For my editor, I use like 4 different things and love/hate them all. I mostly use vim, but that's mostly just because I'm good at it and it's frustrating to be unproductive whenever I've tried other editors (eg emacs). Vim is reasonably good, but it comes from an archaic time, so to understand it, you have to learn some history. At the same time, to use Unix well, you're going to have to learn that history anyway. It's also got a fairly steep learning curve. If you want to use vim, you have to be committed. I think it does support the mouse, but I don't use that as a feature, so either mine doesn't or I turned it off. I also use Atom a lot, because when I was teaching, it's what we had the students use. As a consequence of that, it has the best SiB integration (eg on some editors, SiB will jump you to the top of the document every time you run it). I also use Atom a lot for Markdown, it's got a nice preview, good syntax highlighting, and some other features. I use TextMate a lot, but it doesn't work well on the latest Mac, TextMate2 does, so I've switched to using that. I think TextMate inspired a lot of these other editors like Sublime and Atom, I'm pretty sure they both use its language syntax files, because they're incredibly good. When I want to play with SiB, I switch to Atom or TextMate. For most people, there is little value in switching back and forth between 4 editors depending on the task.

I also use pry a lot. In fact, I made the video on the homepage (really old, I didn't even use Fish at that point). Pry lets you get into the context of some code that you're having difficulty understanding. Like SiB is an indispensable tool for me. I mostly use pry from within tests, which I suspect is an uncommon way to use it, but that's unfortunate, because it's very effective ie to explore the issue, you recreate it in a test, which allows you to trivially put yourself into that context which makes it easy to use pry effectively and means that you've got a test on the thing when you're done. You can get a good feel for how I use pry in this video, it's got almost no SiB because it's pretty much all integration.
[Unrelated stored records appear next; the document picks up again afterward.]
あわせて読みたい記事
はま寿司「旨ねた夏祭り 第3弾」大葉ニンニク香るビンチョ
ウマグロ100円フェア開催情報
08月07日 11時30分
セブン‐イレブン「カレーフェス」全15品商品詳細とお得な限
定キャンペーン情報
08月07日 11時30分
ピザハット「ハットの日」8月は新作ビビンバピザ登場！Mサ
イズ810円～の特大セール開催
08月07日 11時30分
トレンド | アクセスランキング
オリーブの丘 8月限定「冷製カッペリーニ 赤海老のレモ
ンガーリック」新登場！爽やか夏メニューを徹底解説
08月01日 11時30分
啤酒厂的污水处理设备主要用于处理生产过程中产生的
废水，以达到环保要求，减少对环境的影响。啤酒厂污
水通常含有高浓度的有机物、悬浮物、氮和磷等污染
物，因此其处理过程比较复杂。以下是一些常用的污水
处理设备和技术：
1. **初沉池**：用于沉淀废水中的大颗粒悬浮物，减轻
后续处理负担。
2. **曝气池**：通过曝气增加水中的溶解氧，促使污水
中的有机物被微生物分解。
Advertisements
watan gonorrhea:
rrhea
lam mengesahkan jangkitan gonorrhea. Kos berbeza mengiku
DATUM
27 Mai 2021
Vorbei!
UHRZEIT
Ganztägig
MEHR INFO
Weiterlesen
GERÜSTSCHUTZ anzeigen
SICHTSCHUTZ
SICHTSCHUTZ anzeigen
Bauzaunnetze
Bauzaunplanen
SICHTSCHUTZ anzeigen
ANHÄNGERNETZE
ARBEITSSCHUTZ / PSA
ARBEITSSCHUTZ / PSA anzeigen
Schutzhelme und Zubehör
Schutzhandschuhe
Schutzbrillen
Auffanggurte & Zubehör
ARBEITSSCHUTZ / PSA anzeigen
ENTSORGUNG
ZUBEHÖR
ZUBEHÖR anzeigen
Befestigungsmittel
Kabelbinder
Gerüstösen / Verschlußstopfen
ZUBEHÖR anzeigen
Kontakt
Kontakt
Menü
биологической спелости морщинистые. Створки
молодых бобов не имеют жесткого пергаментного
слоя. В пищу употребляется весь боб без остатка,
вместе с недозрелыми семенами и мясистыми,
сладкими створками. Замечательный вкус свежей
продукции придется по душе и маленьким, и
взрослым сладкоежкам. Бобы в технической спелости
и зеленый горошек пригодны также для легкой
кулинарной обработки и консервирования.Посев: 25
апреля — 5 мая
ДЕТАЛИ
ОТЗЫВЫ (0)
For my browser, I mostly use Opera, but frequently use Chrome and Safari as well, and sometimes Firefox. This is mostly dictated by whether I'm scared that the number of tabs in the browser might crash the computer, so I switch to a different browser. It's stupid, I know >.<

I also tend to script / automate anything I do that's either frequent (and thus should needs to be as close to zero-cost as possible) or painful (which disinclines me to do if I don't improve it). A lot of that stuff is in my dotfiles, especially the bin directory, but is probably not of general interest.

Feels like that's most of it, if I missed something specific, let me know.